A decision tool for assessing proposed QA projects in a research context. A decision tree to facilitate the classification of activities undertaken in genomics projects. The colored bar represents the spectrum between QA and research, with activities of uncertain type falling in the middle. The six criteria determining where a project falls are listed above the bar. Below each extreme of the spectrum, the flowchart indicates the appropriate level of ethics review, whereas the middle section proceeds to a second level of review. This step uses the criterion of risk level to divide projects between the use of exemption, expedited review, or administrative approval and the use of an independent ethics review.

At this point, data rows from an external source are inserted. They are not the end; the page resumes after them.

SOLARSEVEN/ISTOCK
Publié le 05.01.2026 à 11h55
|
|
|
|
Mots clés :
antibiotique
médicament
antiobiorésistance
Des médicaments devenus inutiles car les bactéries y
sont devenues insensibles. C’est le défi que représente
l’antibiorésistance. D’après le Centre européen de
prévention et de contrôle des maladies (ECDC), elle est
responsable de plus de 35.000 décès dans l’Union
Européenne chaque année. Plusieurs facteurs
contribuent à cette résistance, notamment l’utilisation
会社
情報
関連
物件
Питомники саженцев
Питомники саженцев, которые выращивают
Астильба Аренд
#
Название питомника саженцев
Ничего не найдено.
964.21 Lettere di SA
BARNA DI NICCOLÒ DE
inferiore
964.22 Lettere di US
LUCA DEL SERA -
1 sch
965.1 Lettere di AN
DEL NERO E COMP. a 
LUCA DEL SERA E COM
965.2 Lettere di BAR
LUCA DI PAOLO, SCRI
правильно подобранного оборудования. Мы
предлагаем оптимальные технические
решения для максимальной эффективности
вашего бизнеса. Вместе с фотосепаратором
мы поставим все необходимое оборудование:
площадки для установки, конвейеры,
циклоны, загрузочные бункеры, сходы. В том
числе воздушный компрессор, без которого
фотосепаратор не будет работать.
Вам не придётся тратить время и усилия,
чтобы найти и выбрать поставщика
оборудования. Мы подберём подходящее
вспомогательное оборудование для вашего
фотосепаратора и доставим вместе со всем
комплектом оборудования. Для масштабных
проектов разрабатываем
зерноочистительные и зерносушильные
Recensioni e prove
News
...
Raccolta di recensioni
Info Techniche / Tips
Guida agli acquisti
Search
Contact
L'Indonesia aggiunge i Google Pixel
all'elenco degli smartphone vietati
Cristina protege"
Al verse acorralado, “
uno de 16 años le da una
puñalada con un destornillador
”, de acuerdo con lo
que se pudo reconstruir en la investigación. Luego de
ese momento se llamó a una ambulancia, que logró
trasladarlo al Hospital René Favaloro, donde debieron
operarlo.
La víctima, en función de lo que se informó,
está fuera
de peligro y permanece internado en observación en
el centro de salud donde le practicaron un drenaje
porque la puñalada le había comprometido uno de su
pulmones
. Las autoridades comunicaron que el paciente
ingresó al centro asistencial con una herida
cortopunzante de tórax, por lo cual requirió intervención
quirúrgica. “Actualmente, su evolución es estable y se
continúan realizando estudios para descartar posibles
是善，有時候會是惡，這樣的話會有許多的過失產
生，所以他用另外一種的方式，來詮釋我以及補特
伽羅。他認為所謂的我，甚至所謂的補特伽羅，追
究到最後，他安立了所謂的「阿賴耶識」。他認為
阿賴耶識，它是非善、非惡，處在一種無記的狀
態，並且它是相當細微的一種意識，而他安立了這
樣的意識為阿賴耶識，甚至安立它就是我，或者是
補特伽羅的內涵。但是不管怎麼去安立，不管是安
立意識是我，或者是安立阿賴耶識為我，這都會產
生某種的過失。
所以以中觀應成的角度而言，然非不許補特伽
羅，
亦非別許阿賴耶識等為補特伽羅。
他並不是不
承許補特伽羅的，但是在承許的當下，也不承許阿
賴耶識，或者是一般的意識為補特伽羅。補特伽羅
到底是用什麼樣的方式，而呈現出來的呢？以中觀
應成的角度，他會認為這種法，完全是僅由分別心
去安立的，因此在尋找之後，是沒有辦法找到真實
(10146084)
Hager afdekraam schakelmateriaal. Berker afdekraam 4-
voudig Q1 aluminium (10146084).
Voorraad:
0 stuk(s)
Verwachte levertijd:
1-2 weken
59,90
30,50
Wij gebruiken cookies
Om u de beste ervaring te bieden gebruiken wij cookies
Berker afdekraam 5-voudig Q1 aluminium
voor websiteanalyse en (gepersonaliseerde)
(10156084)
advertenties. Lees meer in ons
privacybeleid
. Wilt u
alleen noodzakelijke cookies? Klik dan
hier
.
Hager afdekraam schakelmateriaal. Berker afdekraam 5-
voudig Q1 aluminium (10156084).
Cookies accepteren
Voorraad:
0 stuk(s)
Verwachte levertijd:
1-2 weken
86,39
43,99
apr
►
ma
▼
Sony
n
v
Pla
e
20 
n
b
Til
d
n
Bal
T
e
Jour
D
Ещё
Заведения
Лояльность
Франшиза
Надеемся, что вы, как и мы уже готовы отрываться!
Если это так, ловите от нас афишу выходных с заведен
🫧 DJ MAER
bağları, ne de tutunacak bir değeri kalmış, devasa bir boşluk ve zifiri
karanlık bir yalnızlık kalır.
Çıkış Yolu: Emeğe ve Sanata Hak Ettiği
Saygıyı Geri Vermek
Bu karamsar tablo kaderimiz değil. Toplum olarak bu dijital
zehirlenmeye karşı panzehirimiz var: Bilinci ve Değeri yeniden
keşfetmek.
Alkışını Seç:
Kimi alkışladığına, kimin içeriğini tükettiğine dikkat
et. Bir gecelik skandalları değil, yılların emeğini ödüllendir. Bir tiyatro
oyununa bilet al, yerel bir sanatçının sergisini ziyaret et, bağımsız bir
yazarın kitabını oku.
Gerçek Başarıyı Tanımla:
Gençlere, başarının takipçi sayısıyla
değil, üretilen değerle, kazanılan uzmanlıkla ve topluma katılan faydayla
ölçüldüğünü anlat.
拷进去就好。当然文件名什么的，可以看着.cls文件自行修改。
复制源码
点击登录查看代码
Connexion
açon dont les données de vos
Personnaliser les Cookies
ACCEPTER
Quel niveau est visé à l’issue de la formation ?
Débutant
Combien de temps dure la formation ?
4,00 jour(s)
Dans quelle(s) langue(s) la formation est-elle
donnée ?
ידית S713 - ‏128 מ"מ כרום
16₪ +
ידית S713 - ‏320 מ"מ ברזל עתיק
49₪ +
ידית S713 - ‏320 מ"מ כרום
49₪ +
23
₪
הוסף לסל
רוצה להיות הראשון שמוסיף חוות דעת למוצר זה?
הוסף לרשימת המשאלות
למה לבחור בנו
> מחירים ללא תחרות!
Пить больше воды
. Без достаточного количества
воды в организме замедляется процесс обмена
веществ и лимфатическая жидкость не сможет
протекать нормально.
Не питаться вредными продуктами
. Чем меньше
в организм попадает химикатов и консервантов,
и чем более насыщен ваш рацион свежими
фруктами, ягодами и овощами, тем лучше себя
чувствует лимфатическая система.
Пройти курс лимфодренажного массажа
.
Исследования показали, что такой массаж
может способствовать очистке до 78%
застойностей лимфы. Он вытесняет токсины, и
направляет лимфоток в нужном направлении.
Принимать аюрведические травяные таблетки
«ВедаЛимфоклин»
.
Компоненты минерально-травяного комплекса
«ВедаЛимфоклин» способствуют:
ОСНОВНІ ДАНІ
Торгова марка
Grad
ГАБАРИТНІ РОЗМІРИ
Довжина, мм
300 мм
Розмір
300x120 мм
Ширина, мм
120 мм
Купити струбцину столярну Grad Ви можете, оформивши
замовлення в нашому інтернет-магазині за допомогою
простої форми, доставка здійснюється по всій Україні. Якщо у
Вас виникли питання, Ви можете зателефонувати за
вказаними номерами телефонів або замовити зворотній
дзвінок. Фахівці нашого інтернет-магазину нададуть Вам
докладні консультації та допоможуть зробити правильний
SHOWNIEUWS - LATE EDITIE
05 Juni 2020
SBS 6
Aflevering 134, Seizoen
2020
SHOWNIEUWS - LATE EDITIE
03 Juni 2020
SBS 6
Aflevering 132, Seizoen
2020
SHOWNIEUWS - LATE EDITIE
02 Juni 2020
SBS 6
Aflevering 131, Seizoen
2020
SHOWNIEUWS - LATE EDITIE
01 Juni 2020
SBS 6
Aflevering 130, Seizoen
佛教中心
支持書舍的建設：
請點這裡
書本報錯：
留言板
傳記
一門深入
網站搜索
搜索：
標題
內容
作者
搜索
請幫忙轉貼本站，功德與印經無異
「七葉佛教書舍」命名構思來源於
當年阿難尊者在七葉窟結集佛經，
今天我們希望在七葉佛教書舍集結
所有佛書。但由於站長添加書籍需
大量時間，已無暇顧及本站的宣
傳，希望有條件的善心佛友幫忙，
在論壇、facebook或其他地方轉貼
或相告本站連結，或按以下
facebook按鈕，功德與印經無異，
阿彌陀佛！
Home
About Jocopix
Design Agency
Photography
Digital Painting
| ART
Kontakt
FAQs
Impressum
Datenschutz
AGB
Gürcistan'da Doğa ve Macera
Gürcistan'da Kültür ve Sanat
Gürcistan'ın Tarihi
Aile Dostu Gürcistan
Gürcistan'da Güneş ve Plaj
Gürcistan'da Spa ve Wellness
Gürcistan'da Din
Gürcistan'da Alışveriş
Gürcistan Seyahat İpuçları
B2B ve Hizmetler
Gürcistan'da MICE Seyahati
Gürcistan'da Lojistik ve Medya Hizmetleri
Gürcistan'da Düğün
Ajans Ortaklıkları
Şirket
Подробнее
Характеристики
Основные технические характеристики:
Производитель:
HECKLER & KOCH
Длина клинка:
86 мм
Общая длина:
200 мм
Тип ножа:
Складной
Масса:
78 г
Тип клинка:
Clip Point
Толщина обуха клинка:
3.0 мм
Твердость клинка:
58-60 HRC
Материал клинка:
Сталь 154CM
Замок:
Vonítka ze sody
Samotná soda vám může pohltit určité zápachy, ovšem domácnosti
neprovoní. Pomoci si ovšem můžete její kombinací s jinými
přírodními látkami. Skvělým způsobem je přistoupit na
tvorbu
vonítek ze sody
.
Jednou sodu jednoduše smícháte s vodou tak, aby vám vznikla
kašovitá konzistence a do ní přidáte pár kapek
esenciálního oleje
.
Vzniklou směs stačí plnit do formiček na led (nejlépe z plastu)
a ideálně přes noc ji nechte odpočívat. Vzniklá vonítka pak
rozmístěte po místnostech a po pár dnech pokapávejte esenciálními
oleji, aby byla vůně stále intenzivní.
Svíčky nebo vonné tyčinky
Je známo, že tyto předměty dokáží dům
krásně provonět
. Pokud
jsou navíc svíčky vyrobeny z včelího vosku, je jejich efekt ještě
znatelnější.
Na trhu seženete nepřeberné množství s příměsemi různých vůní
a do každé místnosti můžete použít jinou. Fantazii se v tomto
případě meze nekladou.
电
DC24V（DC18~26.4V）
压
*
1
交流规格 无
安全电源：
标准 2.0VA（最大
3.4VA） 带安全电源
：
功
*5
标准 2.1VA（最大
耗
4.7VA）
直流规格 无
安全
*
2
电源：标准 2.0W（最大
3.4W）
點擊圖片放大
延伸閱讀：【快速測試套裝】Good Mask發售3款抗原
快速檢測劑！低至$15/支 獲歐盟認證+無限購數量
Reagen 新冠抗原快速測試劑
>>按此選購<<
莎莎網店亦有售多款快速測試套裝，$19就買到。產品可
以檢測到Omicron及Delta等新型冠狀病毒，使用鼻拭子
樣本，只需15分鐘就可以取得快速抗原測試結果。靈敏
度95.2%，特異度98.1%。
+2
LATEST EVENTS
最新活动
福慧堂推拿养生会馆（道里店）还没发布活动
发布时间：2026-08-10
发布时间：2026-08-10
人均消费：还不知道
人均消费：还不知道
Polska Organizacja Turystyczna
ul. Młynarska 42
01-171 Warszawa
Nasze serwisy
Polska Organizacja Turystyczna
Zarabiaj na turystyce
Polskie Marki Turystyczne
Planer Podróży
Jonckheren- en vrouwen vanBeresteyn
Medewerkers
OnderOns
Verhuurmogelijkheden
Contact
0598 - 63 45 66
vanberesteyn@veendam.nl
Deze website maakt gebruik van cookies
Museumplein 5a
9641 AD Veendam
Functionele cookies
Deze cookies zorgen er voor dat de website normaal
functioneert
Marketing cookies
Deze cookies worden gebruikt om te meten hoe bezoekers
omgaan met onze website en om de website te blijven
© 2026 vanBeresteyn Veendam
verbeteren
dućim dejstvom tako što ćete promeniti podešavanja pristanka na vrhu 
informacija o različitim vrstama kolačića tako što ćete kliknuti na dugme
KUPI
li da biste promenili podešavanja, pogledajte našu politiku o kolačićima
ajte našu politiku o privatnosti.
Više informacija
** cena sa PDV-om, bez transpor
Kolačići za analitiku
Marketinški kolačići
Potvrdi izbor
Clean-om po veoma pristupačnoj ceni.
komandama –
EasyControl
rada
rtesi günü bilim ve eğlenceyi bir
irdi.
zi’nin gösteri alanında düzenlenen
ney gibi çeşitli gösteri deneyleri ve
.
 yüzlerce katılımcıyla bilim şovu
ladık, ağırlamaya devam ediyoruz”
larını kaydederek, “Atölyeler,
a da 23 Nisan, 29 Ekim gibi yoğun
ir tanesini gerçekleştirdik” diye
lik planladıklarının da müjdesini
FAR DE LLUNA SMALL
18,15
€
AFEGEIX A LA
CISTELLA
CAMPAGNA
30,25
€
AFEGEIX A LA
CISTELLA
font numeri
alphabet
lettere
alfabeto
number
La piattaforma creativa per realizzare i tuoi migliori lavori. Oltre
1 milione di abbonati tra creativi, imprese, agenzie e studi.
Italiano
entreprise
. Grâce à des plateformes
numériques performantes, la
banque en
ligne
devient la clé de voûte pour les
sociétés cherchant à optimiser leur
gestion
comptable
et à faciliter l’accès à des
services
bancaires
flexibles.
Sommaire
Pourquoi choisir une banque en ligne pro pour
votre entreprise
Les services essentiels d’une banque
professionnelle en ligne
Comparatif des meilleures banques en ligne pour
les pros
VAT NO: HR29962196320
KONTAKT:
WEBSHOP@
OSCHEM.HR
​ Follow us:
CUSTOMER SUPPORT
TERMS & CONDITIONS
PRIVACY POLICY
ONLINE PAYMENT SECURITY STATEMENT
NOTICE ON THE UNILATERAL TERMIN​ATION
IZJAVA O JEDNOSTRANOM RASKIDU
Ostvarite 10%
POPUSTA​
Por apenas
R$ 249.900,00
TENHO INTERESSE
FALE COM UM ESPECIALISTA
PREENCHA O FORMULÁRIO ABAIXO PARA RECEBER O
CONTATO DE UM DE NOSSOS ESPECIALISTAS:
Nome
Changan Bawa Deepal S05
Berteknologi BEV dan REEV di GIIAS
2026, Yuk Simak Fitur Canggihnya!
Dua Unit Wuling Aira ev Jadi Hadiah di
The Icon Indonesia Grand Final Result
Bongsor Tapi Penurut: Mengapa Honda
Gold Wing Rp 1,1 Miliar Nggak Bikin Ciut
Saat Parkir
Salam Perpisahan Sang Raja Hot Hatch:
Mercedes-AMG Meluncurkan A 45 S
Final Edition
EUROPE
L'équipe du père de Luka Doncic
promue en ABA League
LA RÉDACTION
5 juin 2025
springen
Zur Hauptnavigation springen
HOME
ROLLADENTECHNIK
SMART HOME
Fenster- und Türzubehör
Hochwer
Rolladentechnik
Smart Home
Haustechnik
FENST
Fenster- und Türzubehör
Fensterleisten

The first step of the tool uses the six criteria discussed above (generalizability, risk, novelty, speed of implementation, methodology, and scope of involvement) to identify which projects clearly represent QA, which are clearly research, and which share characteristics of both. Generally, those which compare interventions between groups, extend biomedical knowledge, incur some risks to the participants, and produce generalizable results should fall on the research side. Those which aim at measuring and more immediately improving local performance with respect to a standard of quality, and have minimal risks and burdens, should fall on the QA side. Projects that exhibit overlap are then sorted based on whether they have low foreseeable risk and a favorable risk-benefit ratio (as in 6). In such cases, the amount of ethics oversight should correspond to the degree of actual, rather than hypothetical, risk to participants,70 independent of the project’s other characteristics. As complex projects of this type are more properly envisaged on a spectrum, this sorting is not meant to suggest that only binary classification is possible; it is only meant to indicate the appropriate level of ethics review.

Given the lack of policy uniformity on this topic, parts of this framework may be difficult to reconcile with some countries’ existing laws or ethics guidelines. In these countries, and in those with insufficiently developed ethics frameworks, our tool and the broad approach it proposes could be used to help guide policy reform, promote normalization, and achieve greater international coherence on QA review.

Conclusion

Although many projects are clearly QA and should not be subjected to unnecessarily lengthy ethical review, others share aspects of both QA and human subject research. It can be difficult to place these activities clearly in either category, and categorizing them arbitrarily can result in a suboptimal level of protection or in excessively burdensome regulation for projects with little likelihood of harm.55 As members of the ICGC’s multidisciplinary EPC, we were recently confronted with several projects of this type. On the basis of an international comparative policy review and a scoping literature review, we decided to devise an assessment tool that could satisfy members of the consortium while helping international research groups, academic institutions and researchers meet their responsibilities for ethical review and oversight of these activities. Our proposed framework uses a two-step approach that enables investigators and policymakers to classify complex projects as research or QA using the traditional characteristics of both as well as the evaluation of the actual risk posed by more hybrid projects. Although projects will not necessarily need to be evaluated by a formally designated IRB, they will always require independent ethical debate regarding the risks involved and the protection of human participants.